Linked Data for modelling and replicating the knowledge production process in data-driven humanities research

Stapel, R.J. and Zandhuis, I. (2024) ‘Linked Data for modelling and replicating the knowledge production process in data-driven humanities research’, Digital Scholarship in the Humanities, 39, pp. i1–i8. Available at: https://doi.org/10.1093/llc/fqae038.

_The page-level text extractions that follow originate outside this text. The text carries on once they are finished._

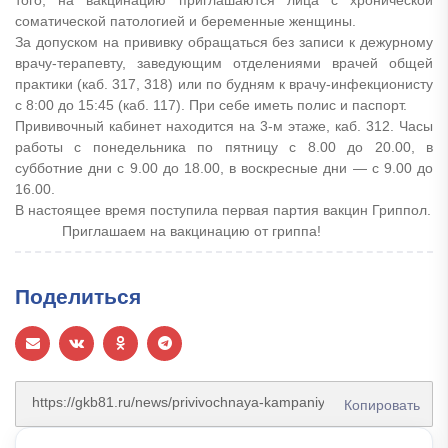
соматической патологией и беременные женщины.
За допуском на прививку обращаться без записи к дежурному
врачу-терапевту, заведующим отделениями врачей общей
практики (каб. 317, 318) или по будням к врачу-инфекционисту
с 8:00 до 15:45 (каб. 117). При себе иметь полис и паспорт.
Прививочный кабинет находится на 3-м этаже, каб. 312. Часы
работы с понедельника по пятницу с 8.00 до 20.00, в
субботние дни с 9.00 до 18.00, в воскресные дни — с 9.00 до
16.00.
В настоящее время поступила первая партия вакцин Гриппол.
Приглашаем на вакцинацию от гриппа!
Поделиться
Копировать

The steps from primary source to scholarly claim typically follow a ‘breadcrumb trail’ of wide-ranging decisions by one or more scholars. For replication studies, these decisions must be identified and made as explicit as possible so that the results can be faithfully reproduced. We use a replication study of premodern population estimates as a use case to gain more insight into the kinds of scholarly practices that need to be made explicit, and to think about possible solutions for modelling this process with future replicability in mind. We argue that Linked Data is the logical and flexible technique for modelling such a replication study. For our use case, it allows us to capture both the data itself and the individual decisions made to arrive at a scientifically derived population estimate based on, for example, geographical phenomena or source criticism. In this article, we set an agenda for the use of Linked Data in data-driven humanities research by exploring the benefits, opportunities, and challenges associated with using Linked Data to conduct a replication study in the humanities (and to promote the reproducibility of humanities research more generally). We identify three key aspects that can benefit from the flexibility offered by Linked Data: increasing the trustworthiness of quantitative studies; facilitating the reproducibility of future studies; and facilitating the interpretation of replication results.